Main Cast: Jean Harlow, William Powell, Myrna Loy, Spencer Tracy, Walter Connolly
Release Year: 1936
Country: US
Run Time: 98 minutes
MPAA Rating: NR
Plot
Spencer Tracy, Myrna Loy, and William Powell star in this crackling screwball comedy about a cut-throat newspaper editor's scheme to prevent a libel suit that ends up exploding in everybody's face. Tracy plays Warren Haggerty, the managing editor of a newspaper that mistakenly prints a story declaring the rich Connie Allenbury (Myrna Loy) has stolen away another woman's husband. Connie retaliates by suing the paper for $5 million. This happens right before Warren is about to marry his fiancee Gladys (Jean Harlow). As he has done several times in the past, Warren delays the wedding in order to stop the libel suit. Warren hires Bill Chandler (William Powell), a former employer who is desperate for a job, to marry Gladys in name only and then court Connie. That way, Gladys can sue Connie for alienation of affections and get Connie to agree to drop her lawsuit if Gladys will drop hers. Bill hops an ocean liner to accompany Connie and her father (Walter Connolly) back to the United States, but along the way Bill and Connie fall in love and Bill tries to convince Gladys to drop her suit so it won't hinder his relationship with Connie. ~ Paul Brenner, All Movie Guide
Review
While Libeled Lady is not one of the greatest screwball comedies, it is still a good, very funny representative of the genre, and contains a truly classic fishing sequence. That it misses making it into the top tier is due to minor problems with the script and direction. The former feels a little underdeveloped, as if the four credited screenwriters were too busy concentrating on bits of business and funny lines to devote enough attention to fully developing the characters and justifying the turns of plot. Jack Conway's direction is also a little too consistently raucous, robbing some of the sequences of their impact. However, this is a small price to pay, and the lightning pace certainly has its own benefits. Of the film's luminous quartet, Spencer Tracy might seem the odd man out, but he, in fact, gives a marvelously outsized performance and is unafraid to appear out-and-out silly when the occasion calls for it. William Powell is silky smooth, using his self-deprecating humor to good effect, and Myrna Loy is both sassy and sophisticated. Jean Harlow is vibrant, working her special magic on the proceedings and proving that few actresses of the period could equal her way with a one-liner. ~ Craig Butler, All Movie Guide
Cedric Gibbons - Art Director, William Horning - Art Director, Dolly Tree - Costume Designer, Jack Conway - Director, Frederick Y. Smith - Editor, Dr. William Axt - Composer (Music Score), Norbert F. Brodin - Cinematographer, Lawrence Weingarten - Producer, Edwin B. Willis - Set Designer, George Oppenheimer - Screenwriter, Howard Emmet Rogers - Screenwriter, Wallace Sullivan - Screenwriter, Maurine Watkins - Screenwriter
After she is falsely accused of breaking up a marriage, the wealthy Connie Allenbury (Myrna Loy) sues the New York Evening Star newspaper for $5,000,000 for libel. Desperate, Warren Haggerty (Spencer Tracy), the chief editor, turns to former reporter and suave ladies' man Bill Chandler (William Powell) for help.

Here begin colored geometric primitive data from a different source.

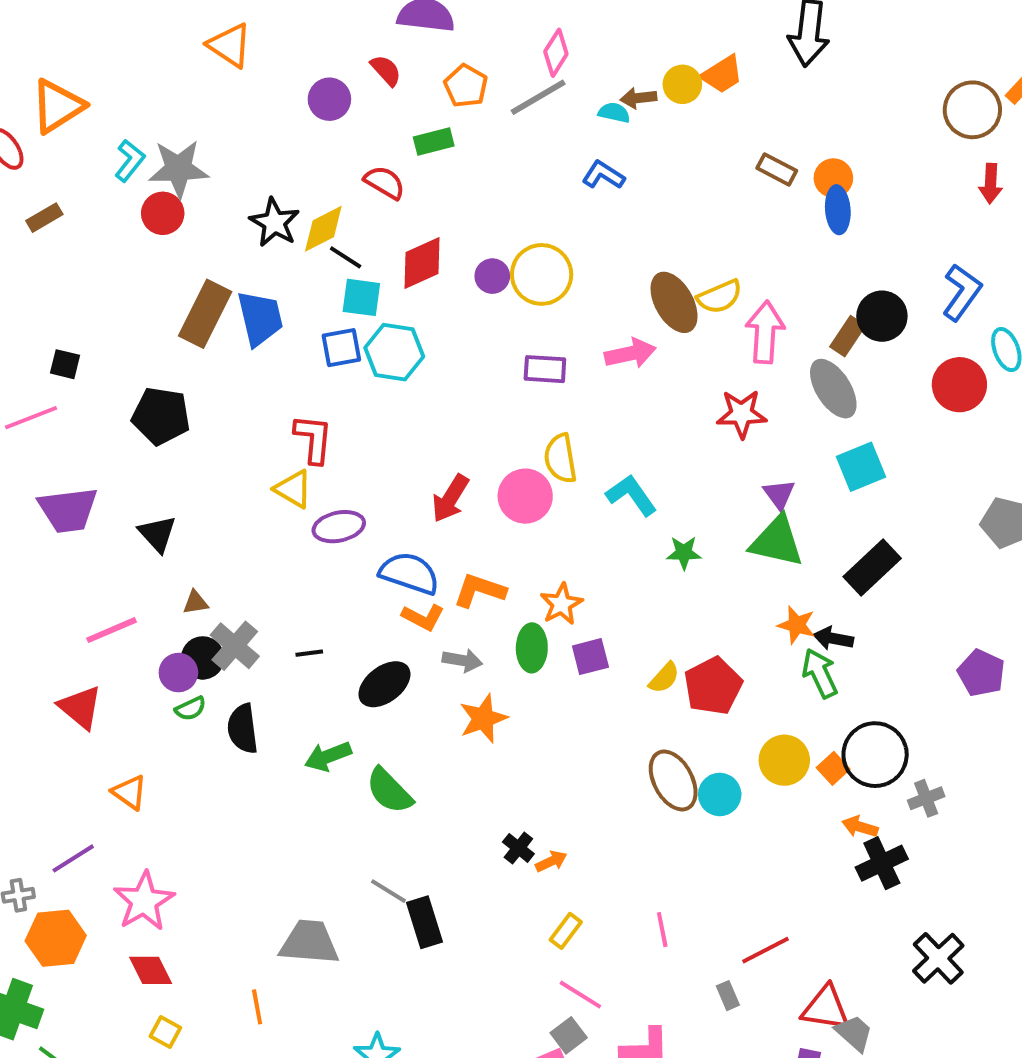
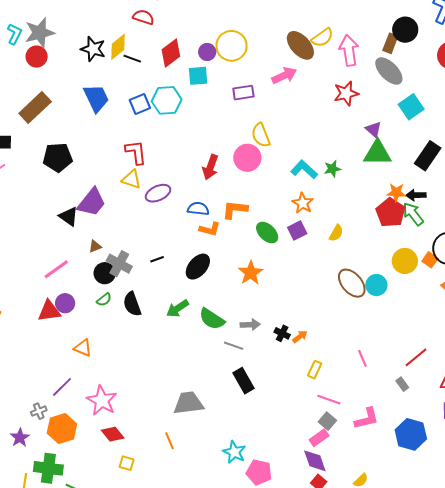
cyan square: (361, 297) -> (198, 76), moved
brown rectangle: (205, 314) -> (35, 107), moved, turned 32
cyan L-shape: (631, 495) -> (304, 169), moved
purple trapezoid: (68, 510) -> (92, 202), moved, turned -32
blue semicircle: (409, 573) -> (198, 209), size x0.7
orange star: (561, 604) -> (303, 203), moved
green ellipse: (532, 648) -> (267, 233), turned -35
gray arrow: (462, 660) -> (250, 325), moved
purple circle: (178, 673) -> (65, 303), moved
red pentagon: (713, 686) -> (391, 213), moved
red triangle: (80, 707) -> (49, 311), turned -35
gray line: (388, 891) -> (234, 346), moved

Bill figures that if he can maneuver Connie into being alone with him when his wife shows up, the suit will have to be dropped. Chandler is not married, so Warren volunteers his long-suffering fiancée, Gladys Benton (Jean Harlow), over her loud protests.
Bill arranges to return to America from England on the same ocean liner as Connie and her father J. B. (Walter Connolly). He pays some men to pose as reporters and harass Connie at the dock, so he can "rescue" her and become acquainted. On the sea voyage, Connie initially treats him with contempt, assuming that he is just the latest in a long line of fortune hunters after her money, but Bill gradually overcomes her suspicions.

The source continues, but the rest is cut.